In 2015, Youn applied to work overseas for Doctors Without Borders/Médecins Sans Frontières (MSF), and eventually went to Pakistan on her first assignment. She found that there were a lot of similarities to her work in the Canadian North. “Both jobs involve great responsibility and a lot of autonomy, and in both settings I had extensive protocols and guidelines to help my practice,” she says.
Juniper Gordon, another nurse with extensive experience in northern BC, has also worked overseas with MSF since 2013. Among the similarities she found is that nurses in both contexts often have to make do with limited resources, and that access to higher levels of care can be challenging. “You need to be quite flexible when working in either setting. Things rarely go as planned and you have to roll with it,” she says. She adds that both contexts involve working in isolated areas, which means mainly socializing with work colleagues. In addition, access to internet and TV is often limited. “You have to get pretty comfortable with your own company and be able to manage the stress of living in isolation,” she says. Gordon points out that her northern experience has also taught her how to manage stressful situations and cope with a high workload in the places she has worked in with MSF, such as South Sudan, Jordan and Myanmar.
Juniper Gordon, pictured centre, says that her northern Canadian experience has also taught her how to manage stressful situations and cope with a high workload in the places she has worked in with MSF, such as South Sudan, Jordan and Myanmar.
'I can better support my patients and the communities I work in'
Dr. AnneMarie Pegg first started her medical career as a community health nurse in Fort Simpson in the Northwest Territories, and later moved from nursing to medicine. She spent part of her medical training in remote northern areas and has for the past few years divided her time between practising medicine in Yellowknife and going on assignments overseas with MSF. Since 2008, she has been working in humanitarian projects around the world, from Haiti to Syria. She says that what humanitarians and medical staff in northern Canada have in common is not only flexibility but also professional courage. “It’s like going outside your comfort zone in order to practice,” she says. “I am not talking about cowboy-style medicine. But if you are part of a small team, in either context, you need to be prepared to face situations you have perhaps only seen once or twice before.”

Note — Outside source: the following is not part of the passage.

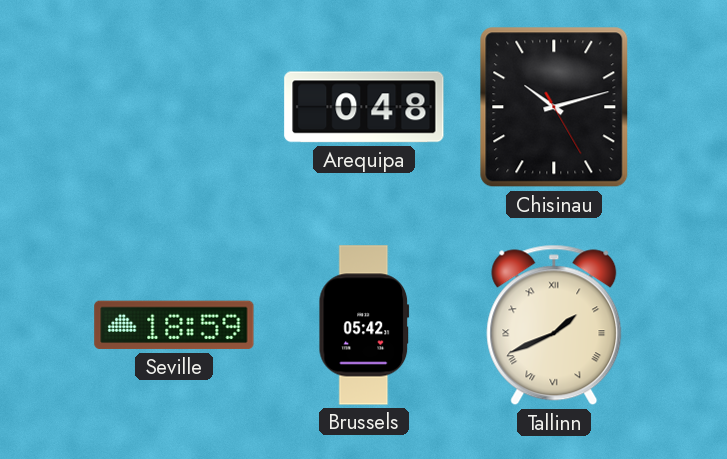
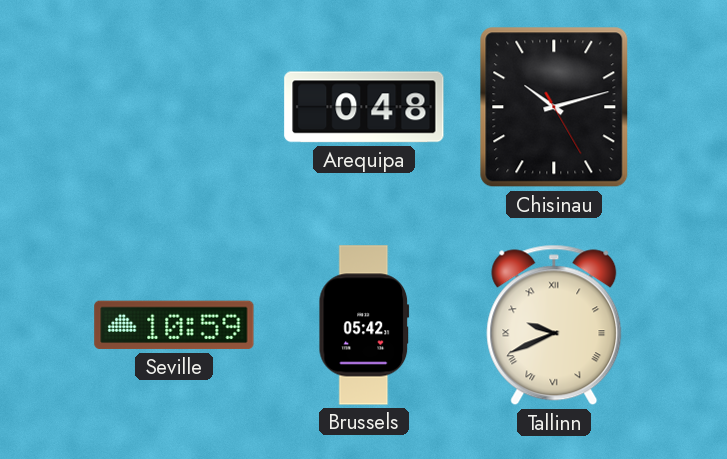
Seville: 18:59 -> 10:59
Tallinn: 1:41 -> 9:41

While there are many similarities, some aspects working with MSF are quite different from the northern Canadian experience. “The context and the kind of injuries and illnesses you see when working with MSF are quite different,” says Gordon. Another difference is that contracts with MSF are often longer, a minimum of six months, and that the salary is lower. For many nurses, the main difference is that working with MSF involves a stronger management role compared to the more hands-on-work in Canada. “As a northern nurse I would be in charge of the clinic’s daily activities, and of managing two to five colleagues. In Pakistan I had to manage two departments with 25 to 30 staff,” says Youn. “And as the medical team leader, I also had to manage the supplies for an entire hospital!” This is one of the reasons why many medical staff alternate between working with MSF and practising in Canada. “My work with MSF is now mainly management, so I don’t get so much hands-on clinical nursing experience at times. It’s nice to be able to come home and keep up my nursing skills,” says Gordon.
Many medical aid workers say that the management skills they have gained overseas make them better nurses and doctors back home. “I can now better support my patients and the communities I work in,” says Gordon. “When I am mentoring new nurses, I can better support them in managing the challenges of working in isolated settings with limited resources. Ultimately, I think my MSF experience has taught me the importance of taking the time to ask questions and to listen to people’s stories.”
Dr. AnneMarie Pegg, right, with MSF in Syria. “It’s like going outside your comfort zone in order to practice,” she says. “If you are part of a small team, in either context, you need to be prepared to face situations you have perhaps only seen once or twice before.”
In high demand
Owen Campbell, field human resources manager for MSF Canada, says that nurses and doctors with work experience in Canada’s north make ideal humanitarian aid workers, and are in high demand by the organization. “We see a definite positive relationship between the quality of the work done in the field and prior experience working in remote, northern communities.”
The organization is looking for medical staff with a broad mix of experience, ideally with a specialization in neonatology or pediatric intensive care, ER and trauma. Bilingual candidates are preferred. Campbell says the organization is recruiting on an on-going basis and that there are opportunities for a long-term career with MSF, with professional development opportunities and the possibility to take on leadership roles.